Poor Economy Continues To Hammer Server Market
But at least one analyst firm reported signs that the market might improve, as companies need to replace aging servers.
September 2, 2009
The worldwide server market continued to free-fall in the second quarter, but at least one analyst firm reported signs that the market, which has been hit hard by the economic recession, is stabilizing.
Worldwide server revenue fell 30.1% in the quarter from the same period last year to $9.8 billion, the lowest level since IDC started tracking the market on a quarterly basis in 1996. The drop was the fourth consecutive quarterly decline.
Competing research firm Gartner also reported a big drop in server revenue, 29.4% year-to-year to $9.7 billion. Shipments fell 28% to 1.7 million units.

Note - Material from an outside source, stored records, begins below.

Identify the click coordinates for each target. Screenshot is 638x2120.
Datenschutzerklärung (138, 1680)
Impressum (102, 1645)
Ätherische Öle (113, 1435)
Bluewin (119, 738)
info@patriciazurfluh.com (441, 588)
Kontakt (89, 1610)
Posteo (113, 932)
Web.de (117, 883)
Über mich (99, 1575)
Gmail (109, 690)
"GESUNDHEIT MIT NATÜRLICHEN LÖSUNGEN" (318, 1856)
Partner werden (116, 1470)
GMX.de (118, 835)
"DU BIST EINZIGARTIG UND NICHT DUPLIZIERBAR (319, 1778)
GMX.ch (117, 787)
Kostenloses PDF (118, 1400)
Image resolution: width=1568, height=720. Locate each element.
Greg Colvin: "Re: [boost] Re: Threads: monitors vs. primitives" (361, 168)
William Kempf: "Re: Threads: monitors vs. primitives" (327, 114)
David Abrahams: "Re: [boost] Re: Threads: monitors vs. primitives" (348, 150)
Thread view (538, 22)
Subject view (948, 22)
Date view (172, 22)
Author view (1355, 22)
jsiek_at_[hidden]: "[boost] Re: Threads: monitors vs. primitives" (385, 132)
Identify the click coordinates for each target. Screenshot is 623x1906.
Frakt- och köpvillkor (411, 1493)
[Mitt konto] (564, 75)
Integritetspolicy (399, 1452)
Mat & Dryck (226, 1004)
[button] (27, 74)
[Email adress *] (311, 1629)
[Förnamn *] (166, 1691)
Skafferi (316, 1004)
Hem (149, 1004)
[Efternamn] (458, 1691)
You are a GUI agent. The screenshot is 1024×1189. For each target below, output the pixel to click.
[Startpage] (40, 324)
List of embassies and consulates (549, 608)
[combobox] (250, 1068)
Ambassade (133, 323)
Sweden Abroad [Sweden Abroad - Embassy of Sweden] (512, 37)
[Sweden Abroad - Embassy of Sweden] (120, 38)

But IDC saw signs that the market was stabilizing. With manufacturers shipping fewer servers over the last four quarters than at any time since 2005, customers were holding on to a lot of aging systems that would have to be replaced in the near future.
"In the weeks and months ahead, IDC believes that IT customers around the globe will begin to focus on the future once again, making strategic compute platform decisions for the next business cycle, and driving more predictable server demand as market conditions stabilize in the second half of 2009," Matt Eastwood, group VP of Enterprise Platforms at IDC, said in a statement released late Tuesday.
In the meantime, every segment of the server market -- x86, Unix and Linux -- saw declines in sales in the second quarter. All the top five vendors experienced year-to-year double-digit declines in revenue, according to both analyst firms. Gartner, which released its numbers Wednesday, reported that shipments also fell by double digits for each of the vendors.
In terms of revenue, IBM continued to lead the pack, followed by Hewlett-Packard, Dell, Sun Microsystems and Fujitsu/Fujitsu Siemens, respectively. In terms of unit shipments, HP led, followed by Dell, IBM, Sun and Fujitsu/Fujitsu Siemens, respectively, Gartner said.